In einer Zeit, in der von Kultur in Schleswig-Holstein öffentlichkeitswirksam nur unter dem Aspekt der staatlichen Finanzierung gesprochen wird, die angesichts einer miserablen Hauhaltslage Einsparungen notwendig macht und allzuoft nur die berühmten kulturellen Größen des Landes, die Finanznöte der Festivals, und drohende Schließungen von Oper- und Theaterbetrieben thematisiert, erfahren gerade diejenigen, die sich ehrenamtlich auf lokaler und regionaler Ebene um Geschichtserhalt sorgen und die vielfältige regionale Kulturlandschaft Schleswig-Holstein durch Wissensvermittlung — und erforschung gerade der regionalhistorischen Bezüge bereichern, in der Regel nur wenig öffentliche Anerkennung, die sich zumeist in der Verleihung von Stipendien, Ehrungen und Preisverleihungen beschränkt.
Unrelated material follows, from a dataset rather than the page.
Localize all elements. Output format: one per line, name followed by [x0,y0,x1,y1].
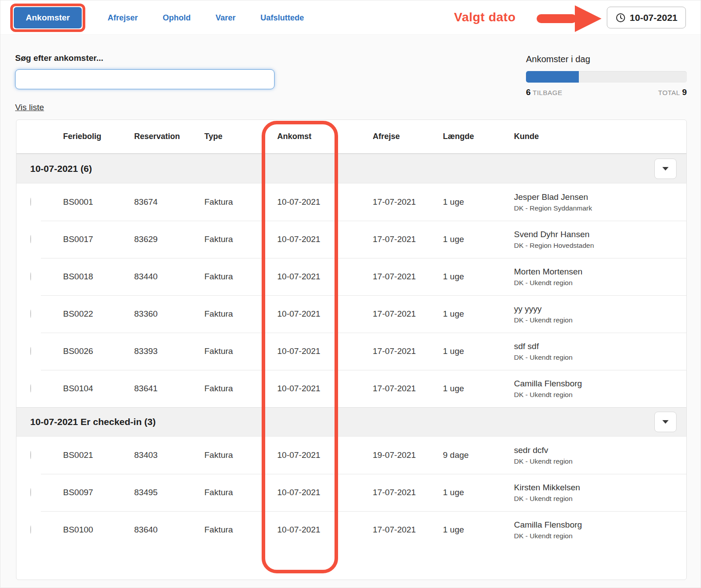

Der Stellenwert dieser regionalforschenden Tätigkeit ist allerdings nicht hoch genug zu bemessen: Nur wer seine Vergangenheit kennt, kann die Gegenwart verstehen und daraus Lehren für die Zukunft ziehen. Dies ist und war auch ein Leitmotiv von Dr. Christian Martin Sörensen, dessen ehrenamtliche Tätigkeiten die Leitung des Arbeitskreises Mildstedter Chronik, des Redaktionsausschusses „Beiträge zur Husumer Stadtgeschichte“ der Gesellschaft zur Husumer Stadtgeschichte sowie den Vorsitz der Arbeitsgruppe Geschichte des Nordfriisk Instituut umfassen.
Verleihung des Hans-Momsen-Preises an Dr. Christian Martin Sörensen
Einen welch hohen Stellenwert seine Arbeit für Nordfriesland hat, war bei der Verleihung des Hans-Momsen-Preises am 24. Oktober 2010 nicht allein an der Überfüllung des Rittersaales im Schloss vor Husum, den anwesenden Gästen aus Gesellschaft und Kommunal- wie Landespolitik oder den langanhaltenden Standing Ovations abzulesen, die der 73-Jährige in aller Bescheidenheit zur Kenntnis nahm. Schon die Vorschlagsentscheidung zu seinen Gunsten sei vom zuständigen Kulturausschuss des Kreises trotz mehrerer würdiger Kandidaten in schneller Einigkeit getroffen worden, erklärte Kreispräsident Albert Pahl in seiner Laudatio. Mit der Urkunde, dem von einem regionalen Künstler gestalteten Ehrenring und dem Stiftungspreis von 2.000 Euro ehre der Kreis Nordfriesland als Stiftungsgeber dessen umfangreiche Erforschung und Darstellung der nordfriesischen Regionalgeschichte, die den Realschullehrer seit seiner eigenen Lehrerausbildung bis in den “Unruhestand” hinein umgetrieben habe. Seine Forschung insbesondere zur Entwicklung der NSDAP in den Kreisen Husum und Eiderstedt habe sich durch eine akribische Auswertung von Akten und Gesprächen mit Zeitzeugen ausgezeichnet, “ohne anzuprangern, aber auch ohne zu beschönigen”. In einer “sehr lesenswerten Arbeit” habe er diesen Teil seiner Forschung für die Nachwelt erhalten. Daneben habe er sich durch seine Mitarbeit an der Mildstedter Chronik, in der Gesellschaft für Husumer Stadtgeschichte, dem Nordfriisk Insitut, aber auch als Mitbegründer des TSV Mildstedt und als langjähriger Gemeindevertreter Mildstedts um das Gemeinwohl verdient gemacht.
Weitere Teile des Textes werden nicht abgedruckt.